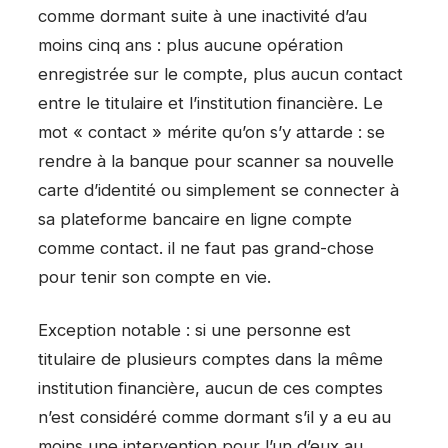
comme dormant suite à une inactivité d’au
moins cinq ans : plus aucune opération
enregistrée sur le compte, plus aucun contact
entre le titulaire et l’institution financière. Le
mot « contact » mérite qu’on s’y attarde : se
rendre à la banque pour scanner sa nouvelle
carte d’identité ou simplement se connecter à
sa plateforme bancaire en ligne compte
comme contact. il ne faut pas grand-chose
pour tenir son compte en vie.
Exception notable : si une personne est
titulaire de plusieurs comptes dans la même
institution financière, aucun de ces comptes
n’est considéré comme dormant s’il y a eu au
moins une intervention pour l’un d’eux au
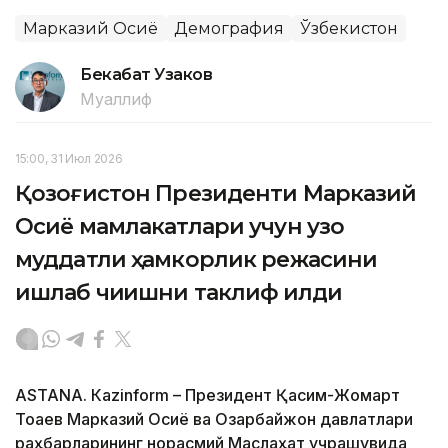
Марказий Осиё
Демография
Ўзбекистон
Бекабат Узаков
Муаллиф
15:00, 31 Июл 2026
Қозоғистон Президенти Марказий
Осиё мамлакатлари учун узоқ
муддатли ҳамкорлик режасини
ишлаб чиқишни таклиф қилди
ASTANА. Кazinform – Президент Қасим-Жомарт
Тоқаев Марказий Осиё ва Озарбайжон давлатлари
раҳбарларининг норасмий Маслаҳат учрашувида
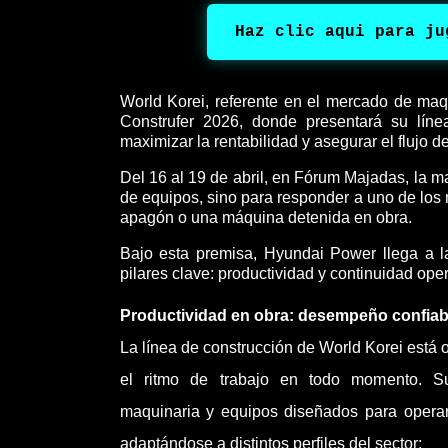
Haz clic aqui para ju
World Korei, referente en el mercado de maqu
Construfer 2026, donde presentará su lín
maximizar la rentabilidad y asegurar el flujo d
Del 16 al 19 de abril, en Fórum Majadas, la m
de equipos, sino para responder a uno de los 
apagón o una máquina detenida en obra.
Bajo esta premisa, Hyundai Power llega a la
pilares clave: productividad y continuidad oper
Productividad en obra: desempeño confiab
La línea de construcción de World Korei está 
el ritmo de trabajo en todo momento. Su 
maquinaria y equipos diseñados para operar
adaptándose a distintos perfiles del sector:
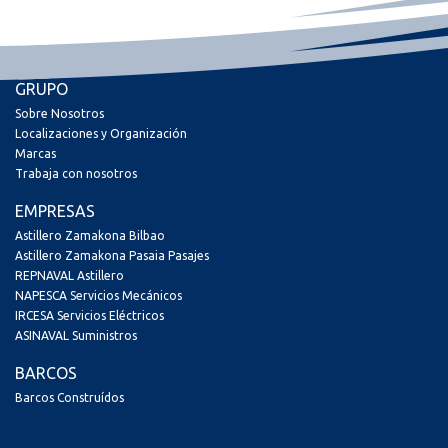
GRUPO
Sobre Nosotros
Localizaciones y Organización
Marcas
Trabaja con nosotros
EMPRESAS
Astillero Zamakona Bilbao
Astillero Zamakona Pasaia Pasajes
REPNAVAL Astillero
NAPESCA Servicios Mecánicos
IRCESA Servicios Eléctricos
ASINAVAL Suministros
BARCOS
Barcos Construídos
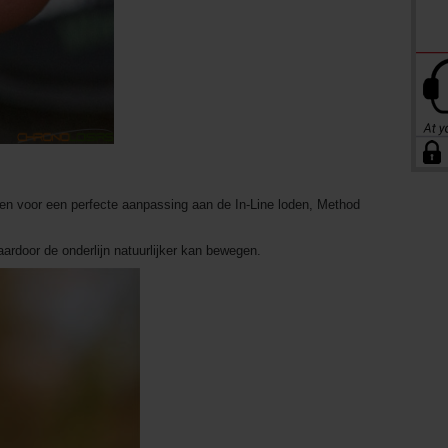
pen voor een perfecte aanpassing aan de In-Line loden, Method
rdoor de onderlijn natuurlijker kan bewegen.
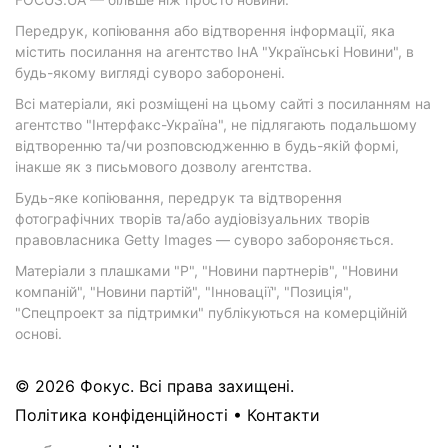
Передрук, копіювання або відтворення інформації, яка
містить посилання на агентство ІнА "Українські Новини", в
будь-якому вигляді суворо заборонені.
Всі матеріали, які розміщені на цьому сайті з посиланням на
агентство "Інтерфакс-Україна", не підлягають подальшому
відтворенню та/чи розповсюдженню в будь-якій формі,
інакше як з письмового дозволу агентства.
Будь-яке копіювання, передрук та відтворення
фотографічних творів та/або аудіовізуальних творів
правовласника Getty Images — суворо забороняється.
Матеріали з плашками "Р", "Новини партнерів", "Новини
компаній", "Новини партій", "Інновації", "Позиція",
"Спецпроект за підтримки" публікуються на комерційній
основі.
© 2026 Фокус. Всі права захищені.
Політика конфіденційності
•
Контакти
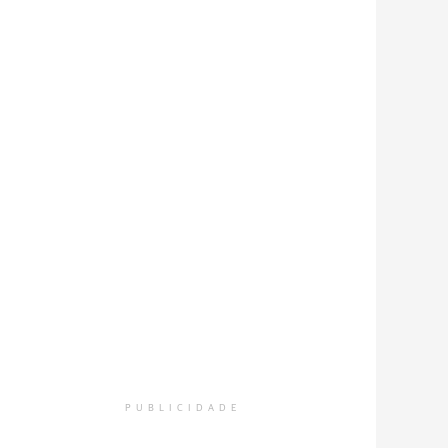
PUBLICIDADE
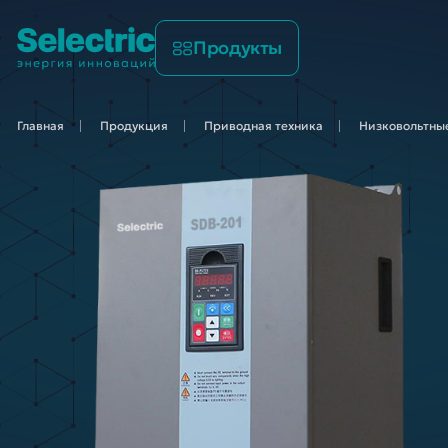
Продукты
Главная
Продукция
Приводная
техника
Низковольтные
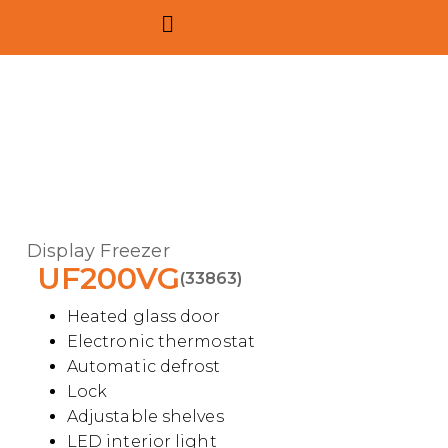
Display Freezer
UF200VG
(33863)
Heated glass door
Electronic thermostat
Automatic defrost
Lock
Adjustable shelves
LED interior light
══════
TASK INSTRUCTIONS: Where a picture appears in the records above, omit it, and transcribe exactly the stretch of lines from the one with "La línea de construcción de World Korei está" through the one with "NAPESCA Servicios Mecánicos".

EXERCISE SOLUTION:
La línea de construcción de World Korei está 
el ritmo de trabajo en todo momento. Su 
maquinaria y equipos diseñados para operar
adaptándose a distintos perfiles del sector:
GRUPO
Sobre Nosotros
Localizaciones y Organización
Marcas
Trabaja con nosotros
EMPRESAS
Astillero Zamakona Bilbao
Astillero Zamakona Pasaia Pasajes
REPNAVAL Astillero
NAPESCA Servicios Mecánicos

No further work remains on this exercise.